[Problem description] Where in the data does the word "September" appear? Find those lines and copy them.

(Saved entries)
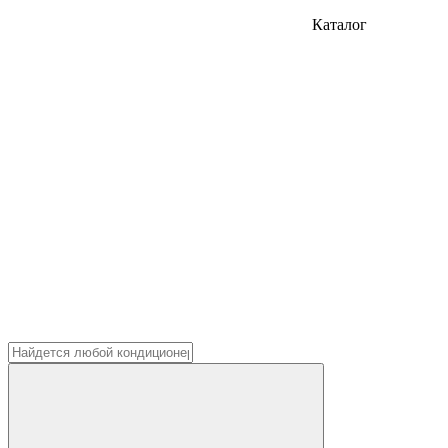
Каталог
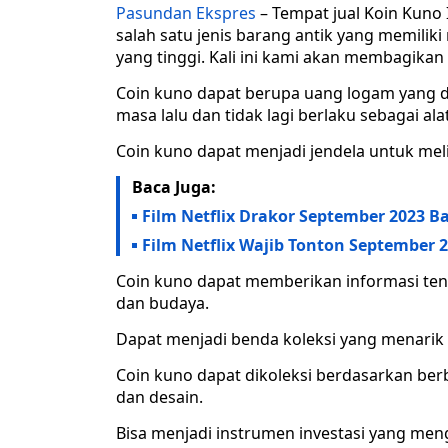
Pasundan Ekspres
– Tempat jual Koin Kuno 
salah satu jenis barang antik yang memiliki ni
yang tinggi. Kali ini kami akan membagikan
Coin kuno dapat berupa uang logam yang di
masa lalu dan tidak lagi berlaku sebagai a
Coin kuno dapat menjadi jendela untuk mel
Baca Juga:
Film Netflix Drakor September 2023 B
Film Netflix Wajib Tonton September 
Coin kuno dapat memberikan informasi tent
dan budaya.
Dapat menjadi benda koleksi yang menarik
Coin kuno dapat dikoleksi berdasarkan berba
dan desain.
Bisa menjadi instrumen investasi yang me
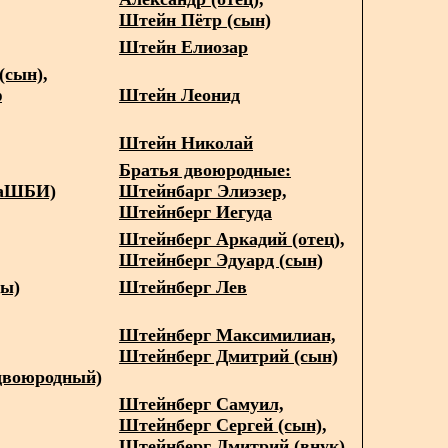
Штейн Пётр (сын)
Штейн Елиозар
(сын),
ф
Штейн Леонид
Штейн Николай
Братья двоюродные:
РаШБИ)
Штейнбарг Элиэзер,
Штейнберг Иегуда
Штейнберг Аркадий (отец),
Штейнберг Эдуард (сын)
цы)
Штейнберг Лев
Штейнберг Максимилиан,
Штейнберг Дмитрий (сын)
двоюродный)
Штейнберг Самуил,
Штейнберг Сергей (сын),
Штейнберг Дмитрий (внук)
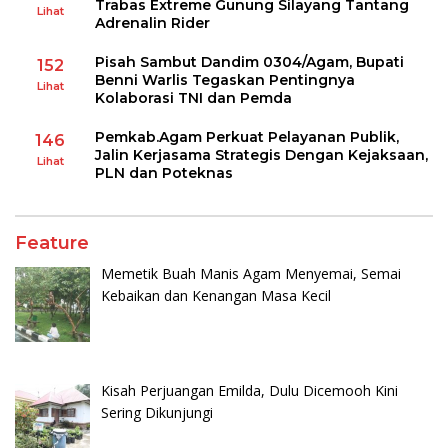
Trabas Extreme Gunung Silayang Tantang
Lihat
Adrenalin Rider
Pisah Sambut Dandim 0304/Agam, Bupati
152
Benni Warlis Tegaskan Pentingnya
Lihat
Kolaborasi TNI dan Pemda
Pemkab.Agam Perkuat Pelayanan Publik,
146
Jalin Kerjasama Strategis Dengan Kejaksaan,
Lihat
PLN dan Poteknas
Feature
Memetik Buah Manis Agam Menyemai, Semai
Kebaikan dan Kenangan Masa Kecil
Kisah Perjuangan Emilda, Dulu Dicemooh Kini
Sering Dikunjungi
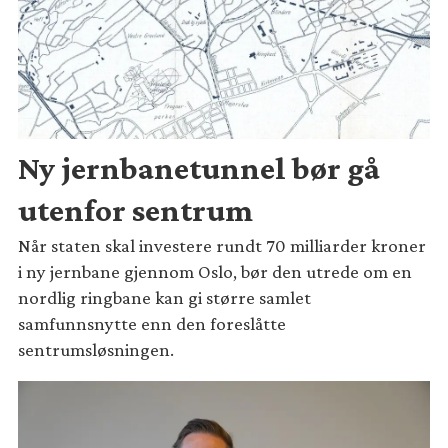
Ny jernbanetunnel bør gå
utenfor sentrum
Når staten skal investere rundt 70 milliarder kroner
i ny jernbane gjennom Oslo, bør den utrede om en
nordlig ringbane kan gi større samlet
samfunnsnytte enn den foreslåtte
sentrumsløsningen.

[Written response]
Film Netflix Drakor September 2023 B
Film Netflix Wajib Tonton September 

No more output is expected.